Amerindians preparing for 600-mile land rights march to Georgetown

By Andrew Richards
Stabroek News
August 23, 1999


The Amerindian people of Guyana are continuing to plan for their historic 600-mile march from Rupununi to Georgetown to show solidarity with their colleagues of the Upper Mazaruni who have filed a land rights suit against the government.

The march is set tentatively for October and is expected to last over a period of approximately one month. The journey is being planned to culminate on the day of the next hearing of the case scheduled for October.

Chairman of Region Nine (Upper Takatu/Upper Essequibo), Muacir Baretto, told Stabroek News last week that the trek will give the indigenous community the opportunity to further forge a bond among the nine Amerindian tribes of Guyana.

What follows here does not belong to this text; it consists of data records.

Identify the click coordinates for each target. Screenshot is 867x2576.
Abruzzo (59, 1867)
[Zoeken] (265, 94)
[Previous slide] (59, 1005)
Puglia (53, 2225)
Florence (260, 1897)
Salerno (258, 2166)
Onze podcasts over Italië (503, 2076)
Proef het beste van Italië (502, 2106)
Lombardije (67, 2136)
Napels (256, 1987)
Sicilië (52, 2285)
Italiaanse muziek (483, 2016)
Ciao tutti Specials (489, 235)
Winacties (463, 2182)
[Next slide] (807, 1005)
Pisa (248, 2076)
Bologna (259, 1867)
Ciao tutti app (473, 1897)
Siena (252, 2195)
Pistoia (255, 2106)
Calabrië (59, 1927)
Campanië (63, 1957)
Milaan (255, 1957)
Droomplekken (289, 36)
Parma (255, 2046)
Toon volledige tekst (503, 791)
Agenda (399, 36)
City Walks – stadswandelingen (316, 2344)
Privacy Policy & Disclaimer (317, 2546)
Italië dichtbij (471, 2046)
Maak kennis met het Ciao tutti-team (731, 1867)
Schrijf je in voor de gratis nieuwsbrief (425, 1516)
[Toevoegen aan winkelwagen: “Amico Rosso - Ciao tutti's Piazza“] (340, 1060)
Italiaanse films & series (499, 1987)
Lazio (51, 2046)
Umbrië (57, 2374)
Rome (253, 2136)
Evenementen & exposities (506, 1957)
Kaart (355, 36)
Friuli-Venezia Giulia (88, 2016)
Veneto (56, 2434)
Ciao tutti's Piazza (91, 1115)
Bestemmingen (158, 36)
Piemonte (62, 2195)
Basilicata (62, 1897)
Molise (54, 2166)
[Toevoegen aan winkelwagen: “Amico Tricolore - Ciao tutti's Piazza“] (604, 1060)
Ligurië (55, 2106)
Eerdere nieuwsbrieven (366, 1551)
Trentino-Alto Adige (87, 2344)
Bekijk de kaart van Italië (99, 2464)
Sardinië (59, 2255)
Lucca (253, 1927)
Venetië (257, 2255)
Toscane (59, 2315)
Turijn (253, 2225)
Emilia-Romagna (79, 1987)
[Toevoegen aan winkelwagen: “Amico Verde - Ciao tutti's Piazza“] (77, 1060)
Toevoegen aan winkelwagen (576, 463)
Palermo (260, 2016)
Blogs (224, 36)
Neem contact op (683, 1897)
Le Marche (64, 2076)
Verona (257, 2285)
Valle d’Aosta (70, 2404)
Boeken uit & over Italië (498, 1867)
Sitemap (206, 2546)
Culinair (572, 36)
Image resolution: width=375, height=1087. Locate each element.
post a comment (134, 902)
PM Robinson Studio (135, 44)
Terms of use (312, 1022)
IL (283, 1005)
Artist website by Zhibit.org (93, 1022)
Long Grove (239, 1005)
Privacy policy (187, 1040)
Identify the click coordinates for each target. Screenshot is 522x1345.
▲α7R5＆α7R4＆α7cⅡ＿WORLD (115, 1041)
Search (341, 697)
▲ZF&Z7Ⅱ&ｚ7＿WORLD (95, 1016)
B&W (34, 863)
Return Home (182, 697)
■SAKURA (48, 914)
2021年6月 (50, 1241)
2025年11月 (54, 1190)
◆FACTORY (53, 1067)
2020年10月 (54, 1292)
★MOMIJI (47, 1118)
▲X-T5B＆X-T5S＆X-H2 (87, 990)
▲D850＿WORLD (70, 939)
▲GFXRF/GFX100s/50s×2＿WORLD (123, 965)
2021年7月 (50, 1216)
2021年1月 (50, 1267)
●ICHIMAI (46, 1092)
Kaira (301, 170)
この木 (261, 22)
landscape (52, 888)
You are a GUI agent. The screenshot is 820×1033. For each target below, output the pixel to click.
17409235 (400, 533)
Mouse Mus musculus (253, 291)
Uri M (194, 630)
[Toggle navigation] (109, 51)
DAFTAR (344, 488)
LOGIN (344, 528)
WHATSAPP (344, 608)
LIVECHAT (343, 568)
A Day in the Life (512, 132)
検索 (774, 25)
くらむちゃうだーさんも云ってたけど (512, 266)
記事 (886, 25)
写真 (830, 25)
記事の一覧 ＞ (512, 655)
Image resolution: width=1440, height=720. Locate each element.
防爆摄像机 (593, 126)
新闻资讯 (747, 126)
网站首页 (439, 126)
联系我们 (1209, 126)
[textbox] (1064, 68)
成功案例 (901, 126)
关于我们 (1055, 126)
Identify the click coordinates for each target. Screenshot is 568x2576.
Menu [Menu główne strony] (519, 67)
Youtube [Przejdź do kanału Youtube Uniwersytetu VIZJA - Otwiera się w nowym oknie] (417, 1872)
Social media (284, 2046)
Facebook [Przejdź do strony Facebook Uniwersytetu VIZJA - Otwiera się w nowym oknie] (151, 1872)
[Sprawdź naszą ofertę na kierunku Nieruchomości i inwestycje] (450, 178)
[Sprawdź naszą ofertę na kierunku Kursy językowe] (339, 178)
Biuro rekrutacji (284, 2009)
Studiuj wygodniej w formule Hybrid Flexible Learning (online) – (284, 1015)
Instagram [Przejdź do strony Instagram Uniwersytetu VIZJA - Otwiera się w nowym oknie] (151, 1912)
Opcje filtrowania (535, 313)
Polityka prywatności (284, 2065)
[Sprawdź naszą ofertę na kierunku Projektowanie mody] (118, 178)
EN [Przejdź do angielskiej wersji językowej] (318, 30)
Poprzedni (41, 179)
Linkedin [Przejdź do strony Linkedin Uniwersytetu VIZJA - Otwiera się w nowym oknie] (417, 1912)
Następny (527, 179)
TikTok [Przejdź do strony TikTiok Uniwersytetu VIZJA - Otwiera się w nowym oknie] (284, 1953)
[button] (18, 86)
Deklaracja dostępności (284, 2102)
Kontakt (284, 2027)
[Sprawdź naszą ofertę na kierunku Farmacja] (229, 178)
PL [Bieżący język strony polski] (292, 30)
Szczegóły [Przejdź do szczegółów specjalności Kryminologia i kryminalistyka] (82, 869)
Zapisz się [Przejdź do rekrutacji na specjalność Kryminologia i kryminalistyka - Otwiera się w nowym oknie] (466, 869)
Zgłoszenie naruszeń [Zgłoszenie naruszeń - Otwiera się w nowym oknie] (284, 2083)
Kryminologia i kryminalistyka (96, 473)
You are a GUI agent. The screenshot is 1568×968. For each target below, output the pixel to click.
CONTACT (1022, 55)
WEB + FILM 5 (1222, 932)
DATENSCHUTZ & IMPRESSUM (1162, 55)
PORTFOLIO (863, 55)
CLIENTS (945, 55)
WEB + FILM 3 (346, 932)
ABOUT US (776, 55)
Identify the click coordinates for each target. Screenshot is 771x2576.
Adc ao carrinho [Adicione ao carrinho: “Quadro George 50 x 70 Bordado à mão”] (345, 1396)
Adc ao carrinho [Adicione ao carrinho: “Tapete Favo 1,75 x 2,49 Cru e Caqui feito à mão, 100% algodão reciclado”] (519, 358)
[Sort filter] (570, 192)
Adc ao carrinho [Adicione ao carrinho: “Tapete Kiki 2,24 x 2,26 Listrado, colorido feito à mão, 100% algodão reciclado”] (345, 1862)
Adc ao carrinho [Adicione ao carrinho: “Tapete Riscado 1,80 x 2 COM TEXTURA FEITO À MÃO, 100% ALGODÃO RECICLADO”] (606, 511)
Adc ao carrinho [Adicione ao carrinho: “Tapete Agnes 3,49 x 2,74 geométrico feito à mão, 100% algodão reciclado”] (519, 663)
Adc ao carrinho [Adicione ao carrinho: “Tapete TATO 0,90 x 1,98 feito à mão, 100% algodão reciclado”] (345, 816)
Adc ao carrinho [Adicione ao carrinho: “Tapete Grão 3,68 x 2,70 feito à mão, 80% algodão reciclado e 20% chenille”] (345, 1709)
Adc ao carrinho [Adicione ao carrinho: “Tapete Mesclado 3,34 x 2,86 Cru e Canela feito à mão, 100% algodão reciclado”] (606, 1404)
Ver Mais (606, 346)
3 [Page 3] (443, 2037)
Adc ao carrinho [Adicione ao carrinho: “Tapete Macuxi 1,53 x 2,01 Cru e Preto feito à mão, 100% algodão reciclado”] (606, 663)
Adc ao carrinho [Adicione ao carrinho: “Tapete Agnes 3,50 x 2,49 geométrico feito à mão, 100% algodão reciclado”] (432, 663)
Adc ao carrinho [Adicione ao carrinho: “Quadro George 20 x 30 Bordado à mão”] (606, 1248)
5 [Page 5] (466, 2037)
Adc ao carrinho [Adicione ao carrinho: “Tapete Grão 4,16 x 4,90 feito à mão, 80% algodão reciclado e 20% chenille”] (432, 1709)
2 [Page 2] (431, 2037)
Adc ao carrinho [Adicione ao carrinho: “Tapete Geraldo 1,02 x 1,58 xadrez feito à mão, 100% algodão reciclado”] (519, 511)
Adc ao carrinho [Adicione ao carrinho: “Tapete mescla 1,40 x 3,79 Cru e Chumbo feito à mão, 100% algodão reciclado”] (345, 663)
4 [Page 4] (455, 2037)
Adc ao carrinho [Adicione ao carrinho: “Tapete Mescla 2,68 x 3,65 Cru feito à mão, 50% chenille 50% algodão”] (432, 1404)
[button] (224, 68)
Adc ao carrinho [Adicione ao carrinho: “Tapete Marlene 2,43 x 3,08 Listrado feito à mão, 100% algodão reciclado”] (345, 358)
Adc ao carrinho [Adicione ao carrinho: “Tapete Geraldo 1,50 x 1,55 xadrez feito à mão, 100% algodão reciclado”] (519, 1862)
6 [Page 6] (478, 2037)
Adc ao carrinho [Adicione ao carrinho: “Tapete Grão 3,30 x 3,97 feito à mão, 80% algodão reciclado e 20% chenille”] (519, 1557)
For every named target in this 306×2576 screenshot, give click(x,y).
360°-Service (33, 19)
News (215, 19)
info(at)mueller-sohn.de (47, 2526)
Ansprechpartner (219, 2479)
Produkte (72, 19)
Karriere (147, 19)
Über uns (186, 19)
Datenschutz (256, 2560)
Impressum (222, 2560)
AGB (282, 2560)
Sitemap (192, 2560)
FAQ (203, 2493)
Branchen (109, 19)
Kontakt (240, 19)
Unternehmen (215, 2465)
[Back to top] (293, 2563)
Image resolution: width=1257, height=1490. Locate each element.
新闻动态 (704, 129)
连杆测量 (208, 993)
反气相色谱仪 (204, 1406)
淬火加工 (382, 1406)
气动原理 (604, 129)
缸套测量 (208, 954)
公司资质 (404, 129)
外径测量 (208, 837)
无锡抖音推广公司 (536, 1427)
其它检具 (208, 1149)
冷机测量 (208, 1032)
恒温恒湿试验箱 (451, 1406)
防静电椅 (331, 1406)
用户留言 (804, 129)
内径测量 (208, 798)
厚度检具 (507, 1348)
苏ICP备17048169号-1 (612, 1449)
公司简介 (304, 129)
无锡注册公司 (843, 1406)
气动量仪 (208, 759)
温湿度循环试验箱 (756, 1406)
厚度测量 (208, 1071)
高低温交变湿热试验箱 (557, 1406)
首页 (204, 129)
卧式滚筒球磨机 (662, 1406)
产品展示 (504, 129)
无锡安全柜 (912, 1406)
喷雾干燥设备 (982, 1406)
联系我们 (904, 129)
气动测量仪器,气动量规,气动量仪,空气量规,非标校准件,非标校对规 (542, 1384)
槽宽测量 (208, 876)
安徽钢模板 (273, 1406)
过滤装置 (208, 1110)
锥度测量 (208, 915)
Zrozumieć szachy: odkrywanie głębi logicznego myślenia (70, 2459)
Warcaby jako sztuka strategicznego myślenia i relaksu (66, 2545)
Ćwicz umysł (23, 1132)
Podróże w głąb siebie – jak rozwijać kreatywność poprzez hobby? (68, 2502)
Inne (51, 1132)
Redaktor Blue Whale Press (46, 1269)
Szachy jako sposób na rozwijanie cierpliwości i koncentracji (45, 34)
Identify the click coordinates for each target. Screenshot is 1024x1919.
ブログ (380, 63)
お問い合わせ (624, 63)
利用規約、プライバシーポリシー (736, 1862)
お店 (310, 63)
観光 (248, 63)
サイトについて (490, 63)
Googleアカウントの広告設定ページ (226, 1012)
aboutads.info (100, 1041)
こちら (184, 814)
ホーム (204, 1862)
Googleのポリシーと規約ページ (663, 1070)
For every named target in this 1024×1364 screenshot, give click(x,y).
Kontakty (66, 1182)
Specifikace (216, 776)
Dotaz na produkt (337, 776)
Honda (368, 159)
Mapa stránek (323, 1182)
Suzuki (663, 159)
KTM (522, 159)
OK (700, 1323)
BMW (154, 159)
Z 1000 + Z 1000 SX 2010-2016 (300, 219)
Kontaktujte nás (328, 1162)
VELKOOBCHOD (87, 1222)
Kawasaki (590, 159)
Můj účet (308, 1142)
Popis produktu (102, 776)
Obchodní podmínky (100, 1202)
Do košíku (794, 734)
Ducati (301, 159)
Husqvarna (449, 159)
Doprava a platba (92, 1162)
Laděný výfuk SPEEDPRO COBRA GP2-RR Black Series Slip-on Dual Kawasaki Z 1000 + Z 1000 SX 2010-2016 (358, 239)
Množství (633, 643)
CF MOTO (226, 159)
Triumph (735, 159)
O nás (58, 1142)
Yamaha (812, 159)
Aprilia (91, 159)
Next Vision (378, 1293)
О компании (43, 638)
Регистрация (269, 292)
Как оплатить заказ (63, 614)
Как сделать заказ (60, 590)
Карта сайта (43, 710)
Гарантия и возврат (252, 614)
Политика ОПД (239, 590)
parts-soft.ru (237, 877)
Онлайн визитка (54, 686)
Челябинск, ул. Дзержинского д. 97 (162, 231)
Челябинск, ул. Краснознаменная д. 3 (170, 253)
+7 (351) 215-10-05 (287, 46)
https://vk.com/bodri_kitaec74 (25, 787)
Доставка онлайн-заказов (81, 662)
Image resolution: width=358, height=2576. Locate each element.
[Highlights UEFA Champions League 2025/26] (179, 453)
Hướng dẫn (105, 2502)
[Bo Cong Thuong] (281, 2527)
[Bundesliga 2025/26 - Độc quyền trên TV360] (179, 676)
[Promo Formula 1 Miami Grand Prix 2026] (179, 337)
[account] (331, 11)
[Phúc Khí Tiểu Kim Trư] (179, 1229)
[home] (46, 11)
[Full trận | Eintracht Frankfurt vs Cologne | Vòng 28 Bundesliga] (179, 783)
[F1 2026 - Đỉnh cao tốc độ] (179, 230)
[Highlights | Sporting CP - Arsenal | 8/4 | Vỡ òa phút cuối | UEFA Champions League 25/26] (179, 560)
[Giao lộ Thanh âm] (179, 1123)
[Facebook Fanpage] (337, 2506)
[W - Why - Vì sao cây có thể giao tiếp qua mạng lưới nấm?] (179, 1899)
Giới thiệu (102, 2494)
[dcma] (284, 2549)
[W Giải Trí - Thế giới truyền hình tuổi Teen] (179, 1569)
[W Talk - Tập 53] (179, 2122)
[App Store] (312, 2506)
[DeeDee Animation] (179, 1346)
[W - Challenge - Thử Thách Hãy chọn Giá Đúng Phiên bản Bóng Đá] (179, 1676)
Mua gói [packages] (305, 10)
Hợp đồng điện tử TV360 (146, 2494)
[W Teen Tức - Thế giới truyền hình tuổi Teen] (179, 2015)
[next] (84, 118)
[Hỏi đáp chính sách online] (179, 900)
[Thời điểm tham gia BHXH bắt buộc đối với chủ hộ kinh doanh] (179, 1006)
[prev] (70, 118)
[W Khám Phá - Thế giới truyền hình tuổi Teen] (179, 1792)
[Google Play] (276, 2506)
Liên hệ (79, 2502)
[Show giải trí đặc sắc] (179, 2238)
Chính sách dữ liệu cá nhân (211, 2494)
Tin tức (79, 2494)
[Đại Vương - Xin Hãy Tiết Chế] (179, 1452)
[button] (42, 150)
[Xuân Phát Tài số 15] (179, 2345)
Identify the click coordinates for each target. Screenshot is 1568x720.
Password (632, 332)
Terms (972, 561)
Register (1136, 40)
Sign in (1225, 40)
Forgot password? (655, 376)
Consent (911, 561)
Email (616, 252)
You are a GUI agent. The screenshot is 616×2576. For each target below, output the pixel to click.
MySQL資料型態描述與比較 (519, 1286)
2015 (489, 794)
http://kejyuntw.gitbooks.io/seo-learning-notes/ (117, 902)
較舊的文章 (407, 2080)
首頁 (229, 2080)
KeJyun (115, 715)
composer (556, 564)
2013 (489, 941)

"This is an exercise which we are looking to ourselves for a oneness in our purpose. This is a chance to experience the hardship of the struggle and then focus on what the sacrifice is all about," the regional chairman declared.

He said that the Guyanese people should note that this course of action has nothing to do with politics and the march should not be deemed an act of protest.

The Amerindians in the Rupununi region have been meeting in small groups to discuss the march but the plans will be formalised when the Region Nine Touchaus Council meets on September 22, Baretto said.

The trek will begin in the deep South Rupununi in the traditional territory of the Wai Wais. It is estimated that the journey from there to Lethem will take about ten days then the contingent will head towards Georgetown via Mabura and Linden.

Some of the food for those on the march will be supplied by villages along the path to the coast, Baretto disclosed. He stated that an advance party of skilled hunters and fishermen will precede the marchers to ensure a ready supply of meat.

Giving a background to the unprecedented undertaking, newly appointed Chief of the Guyanese Organisation of Indigenous Peoples (GOIP), Ian Melville, told this newspaper last week that it resulted from the procrastination on the part of successive governments in addressing the issue of Amerindian land rights.

He recalled that an Amerindian Lands Commission was set up over thirty years ago to deal with the matter but its recommendations were never implemented by successive governments.

Melville said with some pressure from the Amerindian movement some land titles were handed over by the various governments since.

The GOIP Chief pointed out that the total area of land given to Amerindian communities is a fraction of the 24,000 square miles recommended by the Amerindian Lands Commission.

The government continues to act arbitrarily by giving out concessions to miners and logging companies without consultation with the Amerindian people, Melville asserted. "We continue to be marginalised."

He said according to the International Convention of the United Nations and the Organisation of American States on indigenous peoples, the right to land is based upon the occupation and usage of such land to make a living.

"This is what all indigenous people are standing by. In Australia and New Zealand they took the governments to court and got back their land by reason of their usage of the land," Melville stated.

He said in the case of the Amerindian people of the Upper Mazaruni, his organisation is making a call on government to deal with the matter expeditiously.

"People may want to make political mileage over the situation. Some may want to denigrate the Amerindian leaders for doing this. But this is an act to show we are finally coming together as a people to make it known we are dissatisfied over the way government is going about settling Amerindian land claims," Melville declared.

The Amerindian captains of Paruima, Kamarang, Kako, Phillipai, Jawalla and Waramadong in the Upper Mazaruni filed a lawsuit in October last year against the government of Guyana citing discrimination in relation to land rights.

They said they had written the past and present governments twenty times on the issue but to no avail. This is the first time that Amerindians have moved to the court in defence of their ancestral land.